--- Supplied data Enclosed Below ---

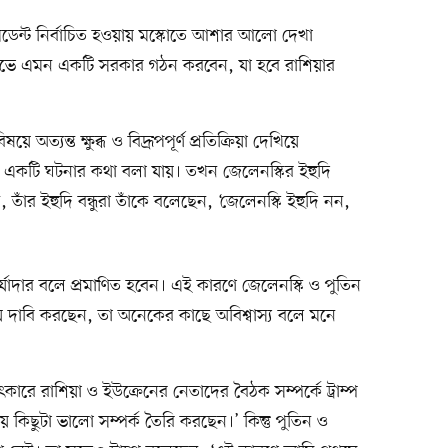
িডেন্ট নির্বাচিত হওয়ায় মস্কোতে আশার আলো দেখা
েভে এমন একটি সরকার গঠন করবেন, যা হবে রাশিয়ার
 অত্যন্ত ক্ষুব্ধ ও বিদ্রূপপূর্ণ প্রতিক্রিয়া দেখিয়ে
কটি ঘটনার কথা বলা যায়। তখন জেলেনস্কির ইহুদি
ঁর ইহুদি বন্ধুরা তাঁকে বলেছেন, ‘জেলেনস্কি ইহুদি নন,
্যাদার বলে প্রমাণিত হবেন। এই কারণে জেলেনস্কি ও পুতিন
যে দাবি করছেন, তা অনেকের কাছে অবিশ্বাস্য বলে মনে
কারে রাশিয়া ও ইউক্রেনের নেতাদের বৈঠক সম্পর্কে ট্রাম্প
 কিছুটা ভালো সম্পর্ক তৈরি করছেন।’ কিন্তু পুতিন ও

--- End of Enclosed Supplied data ---

- **Exercise aim**: Copy only the stretch running from the line containing "যা হবে রাশিয়ার" to the final line of the entries, both ends included, exactly as it stands.

- **Solved exercise**:
েভে এমন একটি সরকার গঠন করবেন, যা হবে রাশিয়ার
 অত্যন্ত ক্ষুব্ধ ও বিদ্রূপপূর্ণ প্রতিক্রিয়া দেখিয়ে
কটি ঘটনার কথা বলা যায়। তখন জেলেনস্কির ইহুদি
ঁর ইহুদি বন্ধুরা তাঁকে বলেছেন, ‘জেলেনস্কি ইহুদি নন,
্যাদার বলে প্রমাণিত হবেন। এই কারণে জেলেনস্কি ও পুতিন
যে দাবি করছেন, তা অনেকের কাছে অবিশ্বাস্য বলে মনে
কারে রাশিয়া ও ইউক্রেনের নেতাদের বৈঠক সম্পর্কে ট্রাম্প
 কিছুটা ভালো সম্পর্ক তৈরি করছেন।’ কিন্তু পুতিন ও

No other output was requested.